→ **Record excerpts**:
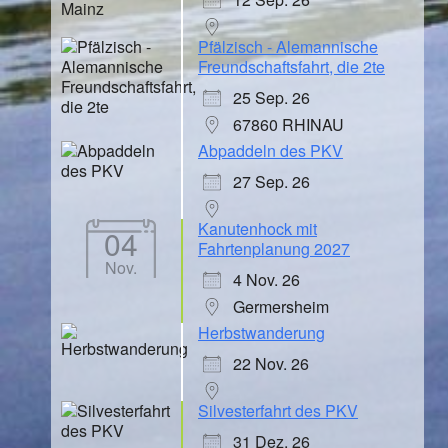
Pfälzisch - Alemannische
Freundschaftsfahrt, die 2te
25 Sep. 26
67860 RHINAU
Abpaddeln des PKV
27 Sep. 26
Kanutenhock mit
04
Fahrtenplanung 2027
Nov.
4 Nov. 26
Germersheim
Herbstwanderung
22 Nov. 26
Silvesterfahrt des PKV
31 Dez. 26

→ **What is needed**: Copy out every entry above exactly. Leave the pictures out.

→ **Your response**:
Pfälzisch - Alemannische
Freundschaftsfahrt, die 2te
25 Sep. 26
67860 RHINAU
Abpaddeln des PKV
27 Sep. 26
Kanutenhock mit
04
Fahrtenplanung 2027
Nov.
4 Nov. 26
Germersheim
Herbstwanderung
22 Nov. 26
Silvesterfahrt des PKV
31 Dez. 26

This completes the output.